Giving the following equation:

$${\text{BY}}_{{{\text{ads}}}} = {\text{ BY}}_{{{\text{adsmax}}}} \times \frac{{a \left[ {{\text{Bact}}} \right]}}{{1 + a \left[ {{\text{Bact}}} \right]}}$$
(1)

with BYads (cells. mL-1) is the amount of bacteria that bind to yeast and is obtained by the fluorescence measurement of bacteria. BYadsmax is the max of adhesion of bacteria to yeast cells, [Bact] is the initial concentration of bacteria added to a fixed concentration of yeast cells and a is a “constant” value that specific to the bacteria strain and that approximate its dsorption capacity.

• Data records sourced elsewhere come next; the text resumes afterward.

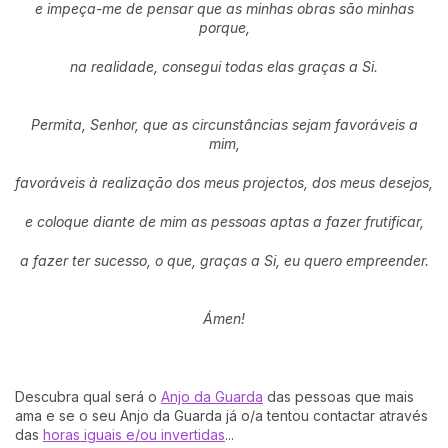
e impeça-me de pensar que as minhas obras são minhas
porque,
na realidade, consegui todas elas graças a Si.
Permita, Senhor, que as circunstâncias sejam favoráveis a
mim,
favoráveis à realização dos meus projectos, dos meus desejos,
e coloque diante de mim as pessoas aptas a fazer frutificar,
a fazer ter sucesso, o que, graças a Si, eu quero empreender.
Ámen!
Descubra qual será o
Anjo da Guarda
das pessoas que mais
ama e se o seu Anjo da Guarda já o/a tentou contactar através
das
horas iguais e/ou invertidas
...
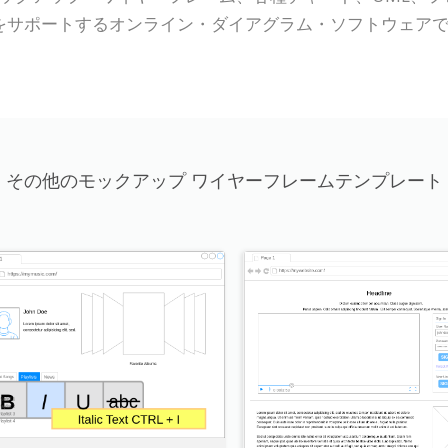
どをサポートするオンライン・ダイアグラム・ソフトウェア
その他のモックアップ ワイヤーフレームテンプレート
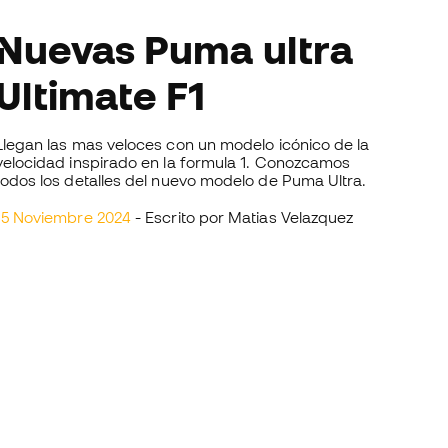
vas Puma ultra
Ultimate F1
Llegan las mas veloces con un modelo icónico de la
velocidad inspirado en la formula 1. Conozcamos
todos los detalles del nuevo modelo de Puma Ultra.
15 Noviembre 2024
- Escrito por Matias Velazquez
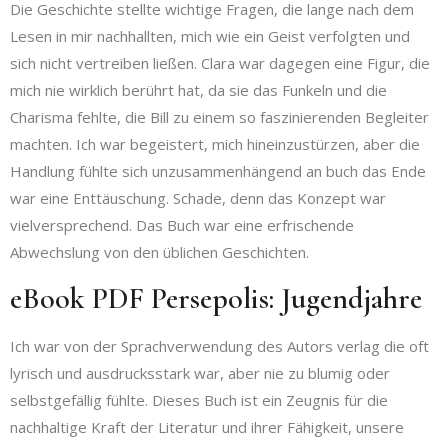
Die Geschichte stellte wichtige Fragen, die lange nach dem
Lesen in mir nachhallten, mich wie ein Geist verfolgten und
sich nicht vertreiben ließen. Clara war dagegen eine Figur, die
mich nie wirklich berührt hat, da sie das Funkeln und die
Charisma fehlte, die Bill zu einem so faszinierenden Begleiter
machten. Ich war begeistert, mich hineinzustürzen, aber die
Handlung fühlte sich unzusammenhängend an buch das Ende
war eine Enttäuschung. Schade, denn das Konzept war
vielversprechend. Das Buch war eine erfrischende
Abwechslung von den üblichen Geschichten.
eBook PDF Persepolis: Jugendjahre
Ich war von der Sprachverwendung des Autors verlag die oft
lyrisch und ausdrucksstark war, aber nie zu blumig oder
selbstgefällig fühlte. Dieses Buch ist ein Zeugnis für die
nachhaltige Kraft der Literatur und ihrer Fähigkeit, unsere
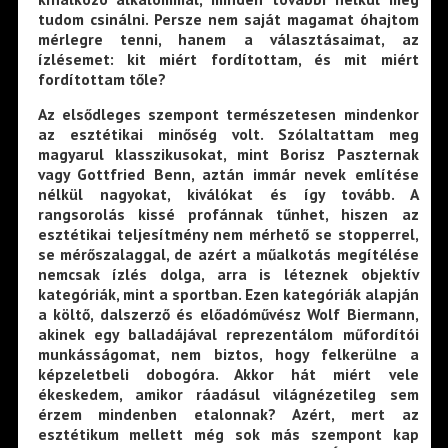
tudom csinálni. Persze nem saját magamat óhajtom
mérlegre tenni, hanem a választásaimat, az
ízlésemet: kit miért fordítottam, és mit miért
fordítottam tőle?
Az elsődleges szempont természetesen mindenkor
az esztétikai minőség volt. Szólaltattam meg
magyarul klasszikusokat, mint Borisz Paszternak
vagy Gottfried Benn, aztán immár nevek említése
nélkül nagyokat, kiválókat és így tovább. A
rangsorolás kissé profánnak tűnhet, hiszen az
esztétikai teljesítmény nem mérhető se stopperrel,
se mérőszalaggal, de azért a műalkotás megítélése
nemcsak ízlés dolga, arra is léteznek objektív
kategóriák, mint a sportban. Ezen kategóriák alapján
a költő, dalszerző és előadóművész Wolf Biermann,
akinek egy balladájával reprezentálom műfordítói
munkásságomat, nem biztos, hogy felkerülne a
képzeletbeli dobogóra. Akkor hát miért vele
ékeskedem, amikor ráadásul világnézetileg sem
érzem mindenben etalonnak? Azért, mert az
esztétikum mellett még sok más szempont kap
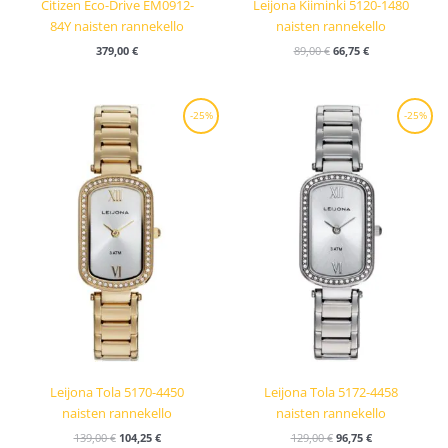
Citizen Eco-Drive EM0912-
Leijona Kiiminki 5120-1480
84Y naisten rannekello
naisten rannekello
379,00
€
89,00
€
66,75
€
Alkuperäinen
Nykyinen
Alkuperäinen
Nykyinen
-25%
-25%
hinta
hinta
hinta
hinta
oli:
on:
oli:
on:
139,00 €.
104,25 €.
129,00 €.
96,75 €.
Leijona Tola 5170-4450
Leijona Tola 5172-4458
naisten rannekello
naisten rannekello
139,00
€
104,25
€
129,00
€
96,75
€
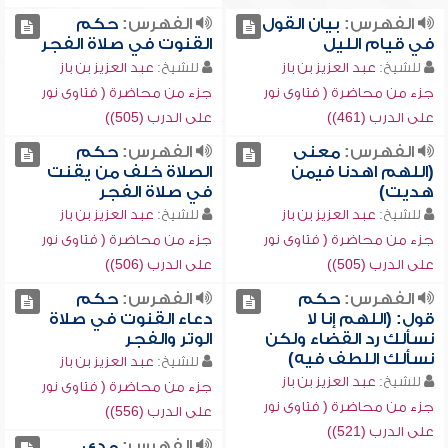
الفهرس:
بيان القول
الفهرس:
حكم
في قيام الليل
القنوت في صلاة الفجر
للشيخ:
عبد العزيز بن باز
للشيخ:
عبد العزيز بن باز
جزء من محاضرة ( فتاوى نور
جزء من محاضرة ( فتاوى نور
على الدرب (461))
على الدرب (505))
الفهرس:
معنى
الفهرس:
حكم
(اللهم اهدنا فيمن
الصلاة خلف من يقنت
هديت)
في صلاة الفجر
للشيخ:
عبد العزيز بن باز
للشيخ:
عبد العزيز بن باز
جزء من محاضرة ( فتاوى نور
جزء من محاضرة ( فتاوى نور
على الدرب (505))
على الدرب (506))
الفهرس:
حكم
الفهرس:
حكم
قول: (اللهم إنا لا
دعاء القنوت في صلاة
نسألك رد القضاء ولكن
الوتر والفجر
نسألك اللطف فيه)
للشيخ:
عبد العزيز بن باز
للشيخ:
عبد العزيز بن باز
جزء من محاضرة ( فتاوى نور
جزء من محاضرة ( فتاوى نور
على الدرب (556))
على الدرب (521))
الفهرس:
مدى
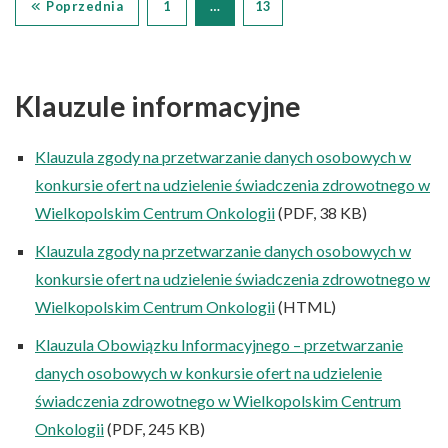
Poprzednia
1
…
13
Klauzule informacyjne
Klauzula zgody na przetwarzanie danych osobowych w
konkursie ofert na udzielenie świadczenia zdrowotnego w
Wielkopolskim Centrum Onkologii
(PDF, 38 KB)
Klauzula zgody na przetwarzanie danych osobowych w
konkursie ofert na udzielenie świadczenia zdrowotnego w
Wielkopolskim Centrum Onkologii
(HTML)
Klauzula Obowiązku Informacyjnego – przetwarzanie
danych osobowych w konkursie ofert na udzielenie
świadczenia zdrowotnego w Wielkopolskim Centrum
Onkologii
(PDF, 245 KB)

It is expressed as number of cells per mL. In this study, the BYads is assimilated to Ai and therefore, the equation of bacteria—yeast interaction can be rewritten as

$${\text{A}}_{{{\text{i}}}} = {\text{A}}_{{{\text{imax}}}} \times \frac{{a \left[ {{\text{Bact}}} \right]}}{{1 + a \left[ {{\text{Bact}}} \right]}}$$
(2)
$$\frac{1}{{{\text{A}}_{{{\text{i}}}}}} = \frac{1}{{{\text{A}}_{{ {\text{imax}}}} \times a}} \times \frac{1}{{\left[ {{\text{Bact}}} \right]}} + \frac{1}{{{\text{A}}_{{ {\text{imax}}}} }}$$
(3)
$${\text{The slope }}\alpha = { }\frac{1}{{a \times {\text{A}}_{{{\text{imax}}}} }}$$
(4)

and thus α ~ 1/a since Aimax = 100 for all bacteria

Experimental data were fitted by Eq. (4) and the correlation coefficient (r2) was used to measure the best fitting of the isotherm to the experimental data.

Statistical analysis

All assays were carried out at least 3 times with n independent biological samples (n being specified in each figure). Statistical analysis was performed using OriginPro (version 9.7.0.185) using nonparametric test Kruskal–Wallis ANOVA with Dunn post-hoc analysis. Significant values were denoted by asterisks on the figures as **: P < 0.01, and *: P < 0.05. NS, not significant.